Saved entries:
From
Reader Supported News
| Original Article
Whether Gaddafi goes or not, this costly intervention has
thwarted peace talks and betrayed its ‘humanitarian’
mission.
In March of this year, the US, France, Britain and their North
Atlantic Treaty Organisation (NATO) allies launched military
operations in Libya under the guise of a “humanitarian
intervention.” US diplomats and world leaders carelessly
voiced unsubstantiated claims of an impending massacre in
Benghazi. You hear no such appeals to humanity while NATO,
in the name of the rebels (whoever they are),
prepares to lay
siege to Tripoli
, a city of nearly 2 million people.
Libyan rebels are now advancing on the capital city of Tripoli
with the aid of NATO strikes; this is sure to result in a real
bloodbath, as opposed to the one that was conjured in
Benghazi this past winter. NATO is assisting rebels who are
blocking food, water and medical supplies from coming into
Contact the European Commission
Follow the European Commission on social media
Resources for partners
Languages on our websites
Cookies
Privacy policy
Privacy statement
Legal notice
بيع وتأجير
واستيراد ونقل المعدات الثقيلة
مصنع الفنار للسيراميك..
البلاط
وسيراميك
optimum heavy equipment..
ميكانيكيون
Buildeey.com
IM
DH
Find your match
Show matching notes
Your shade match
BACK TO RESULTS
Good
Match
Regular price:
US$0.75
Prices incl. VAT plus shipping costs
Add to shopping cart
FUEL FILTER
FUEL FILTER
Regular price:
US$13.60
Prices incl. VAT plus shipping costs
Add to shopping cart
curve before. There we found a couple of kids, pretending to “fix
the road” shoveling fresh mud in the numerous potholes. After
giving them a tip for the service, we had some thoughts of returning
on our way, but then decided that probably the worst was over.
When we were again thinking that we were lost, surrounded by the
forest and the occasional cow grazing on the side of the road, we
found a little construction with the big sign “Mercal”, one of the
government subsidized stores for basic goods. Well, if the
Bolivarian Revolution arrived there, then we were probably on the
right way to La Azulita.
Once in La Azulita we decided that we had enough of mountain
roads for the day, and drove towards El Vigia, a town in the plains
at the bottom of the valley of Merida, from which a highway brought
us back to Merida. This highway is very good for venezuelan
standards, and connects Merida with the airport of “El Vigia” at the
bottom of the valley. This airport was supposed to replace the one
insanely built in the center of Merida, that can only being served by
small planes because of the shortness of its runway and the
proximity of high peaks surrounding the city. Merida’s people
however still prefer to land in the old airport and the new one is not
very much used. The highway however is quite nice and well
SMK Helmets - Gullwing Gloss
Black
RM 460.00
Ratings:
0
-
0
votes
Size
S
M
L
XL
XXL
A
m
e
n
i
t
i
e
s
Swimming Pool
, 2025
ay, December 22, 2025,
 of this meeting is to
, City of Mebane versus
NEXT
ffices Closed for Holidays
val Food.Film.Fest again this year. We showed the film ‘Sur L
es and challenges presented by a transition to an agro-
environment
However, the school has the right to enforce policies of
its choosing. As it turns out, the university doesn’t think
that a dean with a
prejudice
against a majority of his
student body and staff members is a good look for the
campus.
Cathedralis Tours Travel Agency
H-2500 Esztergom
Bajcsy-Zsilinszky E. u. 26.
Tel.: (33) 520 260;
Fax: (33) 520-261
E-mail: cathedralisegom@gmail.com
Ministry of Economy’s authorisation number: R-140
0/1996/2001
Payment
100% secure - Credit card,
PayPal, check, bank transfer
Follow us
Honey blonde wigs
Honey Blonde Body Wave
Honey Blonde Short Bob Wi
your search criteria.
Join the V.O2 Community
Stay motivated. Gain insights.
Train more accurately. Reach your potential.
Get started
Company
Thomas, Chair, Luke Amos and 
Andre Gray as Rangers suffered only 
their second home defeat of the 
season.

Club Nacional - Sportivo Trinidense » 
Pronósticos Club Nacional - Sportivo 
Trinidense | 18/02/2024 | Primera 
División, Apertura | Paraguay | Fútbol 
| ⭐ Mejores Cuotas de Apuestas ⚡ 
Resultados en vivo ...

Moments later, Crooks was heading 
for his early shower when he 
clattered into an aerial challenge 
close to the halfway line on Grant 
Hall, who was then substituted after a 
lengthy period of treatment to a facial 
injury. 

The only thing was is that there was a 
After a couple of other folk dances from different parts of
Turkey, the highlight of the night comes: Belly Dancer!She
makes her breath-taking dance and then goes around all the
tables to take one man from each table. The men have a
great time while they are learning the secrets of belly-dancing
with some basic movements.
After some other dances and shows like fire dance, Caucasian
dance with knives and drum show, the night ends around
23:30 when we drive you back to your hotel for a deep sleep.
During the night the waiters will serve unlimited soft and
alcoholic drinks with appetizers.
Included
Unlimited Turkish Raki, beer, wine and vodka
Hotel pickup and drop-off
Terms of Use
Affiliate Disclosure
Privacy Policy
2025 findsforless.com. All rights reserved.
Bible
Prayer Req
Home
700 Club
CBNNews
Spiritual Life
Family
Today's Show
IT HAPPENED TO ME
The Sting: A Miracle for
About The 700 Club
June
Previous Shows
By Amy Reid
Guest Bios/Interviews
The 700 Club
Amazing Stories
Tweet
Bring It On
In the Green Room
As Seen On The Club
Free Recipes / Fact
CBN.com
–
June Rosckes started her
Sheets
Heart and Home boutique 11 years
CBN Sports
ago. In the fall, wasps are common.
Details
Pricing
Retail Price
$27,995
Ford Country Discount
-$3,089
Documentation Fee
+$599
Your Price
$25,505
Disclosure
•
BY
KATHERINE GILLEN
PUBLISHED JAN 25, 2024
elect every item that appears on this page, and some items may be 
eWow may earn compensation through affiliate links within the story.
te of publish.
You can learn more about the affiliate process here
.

» **REQUIRED WORK**
Line count for the string "Vigia": tally the lines of the records above that contain it and give only the result.

» **RESPONSE FOR THIS EXERCISE**
2